Updating Your Beneficiaries
Another important step is updating your beneficiaries on any existing accounts (checking, savings, retirement, investment) to be your partner. You can do this easily online and it should only take a few minutes.
You should also make sure your partner is listed as the beneficiary if you hold a life insurance policy, and that they are listed as a co-owner of any shared physical assets, such as a home or car.
Start Budgeting with Your Partner
Once you’ve done all of the nitty-gritty logistical things to combine your finances, now you have to figure out how to manage the day-to-day of your money as partners with joined finances. Meaning, good ol’ fashioned budgeting together!
I’ve written a whole other article about this topic specifically, which you can read here! But I’ll also outline the basics quickly again below.

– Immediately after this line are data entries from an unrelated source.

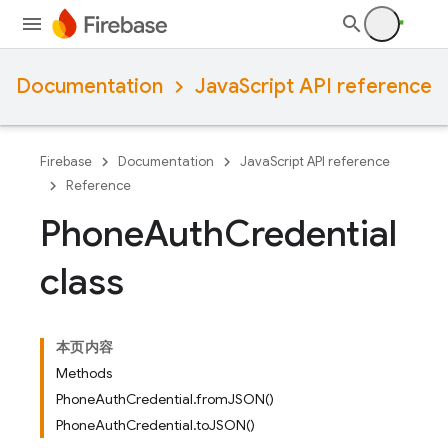
Documentation
JavaScript API reference
Firebase
Documentation
JavaScript API reference
Reference
Phone
Auth
Credential
class
本页内容
Methods
PhoneAuthCredential.fromJSON()
PhoneAuthCredential.toJSON()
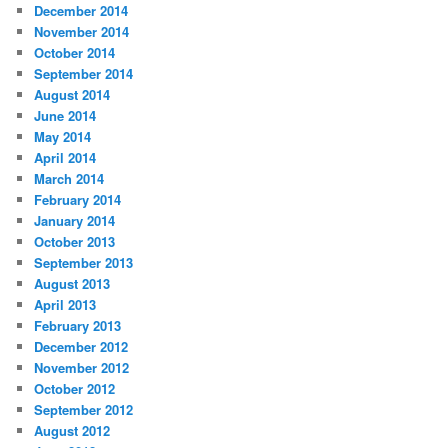
December 2014
November 2014
October 2014
September 2014
August 2014
June 2014
May 2014
April 2014
March 2014
February 2014
January 2014
October 2013
September 2013
August 2013
April 2013
February 2013
December 2012
November 2012
October 2012
September 2012
August 2012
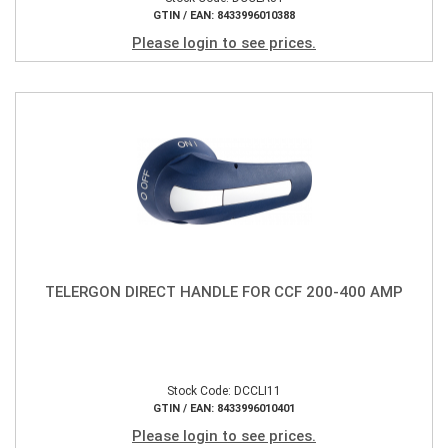
GTIN / EAN: 8433996010388
Please login to see prices.
TELERGON DIRECT HANDLE FOR CCF 200-400 AMP
Stock Code: DCCLI11
GTIN / EAN: 8433996010401
Please login to see prices.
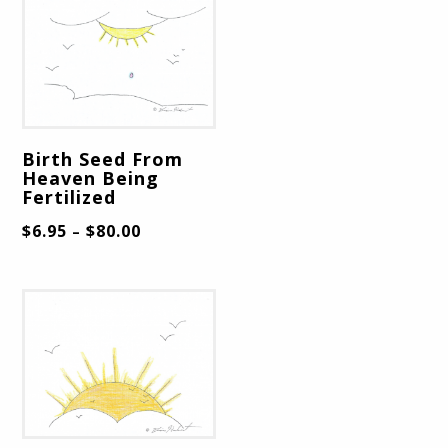
Birth Seed From
Heaven Being
Fertilized
$
6.95
$
80.00
–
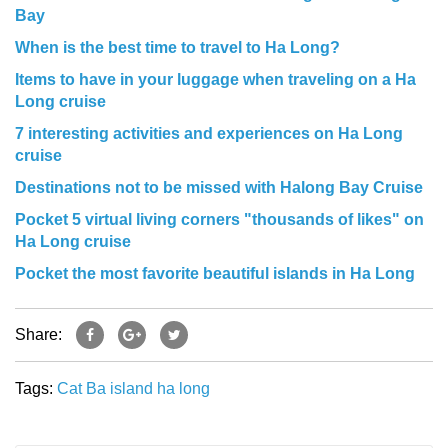
Bay
When is the best time to travel to Ha Long?
Items to have in your luggage when traveling on a Ha
Long cruise
7 interesting activities and experiences on Ha Long
cruise
Destinations not to be missed with Halong Bay Cruise
Pocket 5 virtual living corners "thousands of likes" on
Ha Long cruise
Pocket the most favorite beautiful islands in Ha Long
Share:
Tags:
Cat Ba island
ha long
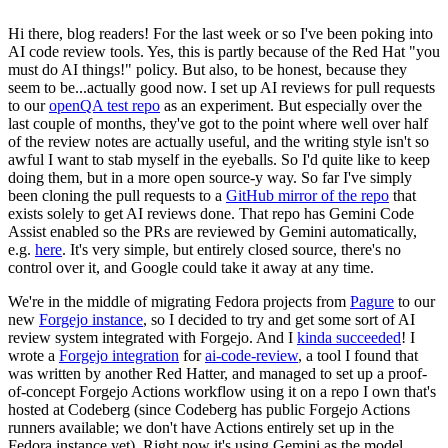
Hi there, blog readers! For the last week or so I've been poking into
AI code review tools. Yes, this is partly because of the Red Hat "you
must do AI things!" policy. But also, to be honest, because they
seem to be...actually good now. I set up AI reviews for pull requests
to our
openQA test repo
as an experiment. But especially over the
last couple of months, they've got to the point where well over half
of the review notes are actually useful, and the writing style isn't so
awful I want to stab myself in the eyeballs. So I'd quite like to keep
doing them, but in a more open source-y way. So far I've simply
been cloning the pull requests to a
GitHub mirror of the repo
that
exists solely to get AI reviews done. That repo has Gemini Code
Assist enabled so the PRs are reviewed by Gemini automatically,
e.g.
here
. It's very simple, but entirely closed source, there's no
control over it, and Google could take it away at any time.
We're in the middle of migrating Fedora projects from
Pagure
to our
new
Forgejo instance
, so I decided to try and get some sort of AI
review system integrated with Forgejo. And I
kinda succeeded
! I
wrote a
Forgejo integration
for
ai-code-review
, a tool I found that
was written by another Red Hatter, and managed to set up a proof-
of-concept Forgejo Actions workflow using it on a repo I own that's
hosted at Codeberg (since Codeberg has public Forgejo Actions
runners available; we don't have Actions entirely set up in the
Fedora instance yet). Right now it's using Gemini as the model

Determine Shared Financial Priorities
First things first: you should get on the same page when it comes to your priorities around spending as well as short- and long-term financial goals.
If you haven’t yet had many discussions around money, I suggest checking out this post as well to get you started.
Set Shared Expectations
Set some expectations around spending. What is the dollar threshold for when a larger purchase needs to be discussed with your partner before being made? What is the amount of judgment-free fun money you will set aside for each of you each month?
Budget Using All Accounts (New & Old)
Make sure you include all of your accounts (both joint and pre-existing personal) when tracking your spending and categorizing purchases. This is easy in You Need A Budget, but make sure to take the time to link up all of your accounts to whatever budgeting system you’re using!
This will give you a lot of clarity around how much your life as a couple costs, makes it easier to align your spending with your priorities, and lets you see the progress you’re making toward your financial goals.
Check-In on Your Financial Life Regularly
Budgeting is a verb. It’s an ongoing process and your budget requires regular maintenance and adjustment. Make sure to schedule time to come together regularly to categorize spending, make a spending plan for new dollars, and make any necessary changes to the budget. Regular maintenance should probably happen once a week or so, whereas you should also plan to have larger conversations around your goals and priorities every 6 months or so.
Combining our finances helped us feel more like a team when it comes to planning out and saving for future goals, and it helped us have more productive conversations about our money and priorities.
Choosing to join your finances is a big decision and not one that should be made lightly. It’s also a spectrum, so you can pick and choose what pieces make the most sense for you to merge. If you and your partner have decided you want to join your finances, congratulations, that’s a big step, and I hope this post was helpful!